Der kurze Downstream-Reinigungsprozess des Maul- und Klauenseuche-Impfstoffs
Die Maul- und Klauenseuche (MKS) ist eine akute, heiße und hoch ansteckende Infektionskrankheit, die durch das Maul- und Klauenseuchevirus verursacht wird und fast alle Klauentiere (Schweine, Rinder und Schafe usw.) infizieren kann. Es ist die bisher ansteckendste Tierkrankheit und die schädlichste für die Tierhaltung.

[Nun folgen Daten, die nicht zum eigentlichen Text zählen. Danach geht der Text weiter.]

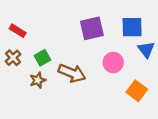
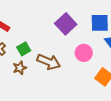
purple square: (92, 28) -> (66, 24), turned -30

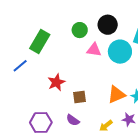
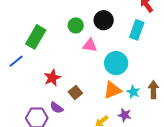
cyan circle: (120, 52) -> (116, 63), moved
brown square: (80, 97) -> (75, 93), turned -32
purple semicircle: (73, 120) -> (57, 108), moved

Die Hauptübertragungswege der Maul- und Klauenseuche sind der Verdauungs- und Atemtrakt, geschädigte Haut, Schleimhäute und intakte Haut (z. B. Brusthaut), Schleimhäute (Augenbindehaut). Es kann auch durch die Luft sowie durch Urin, Milch, Sperma und Speichel übertragen werden. Die Vorbeugung und Bekämpfung der Maul- und Klauenseuche in unserem Land erfolgt hauptsächlich durch Impfung, und der Ausbruch der Maul- und Klauenseuche wird gejagt. Die Impfung ist ein wirksames Mittel zur spezifischen Vorbeugung der Maul- und Klauenseuche.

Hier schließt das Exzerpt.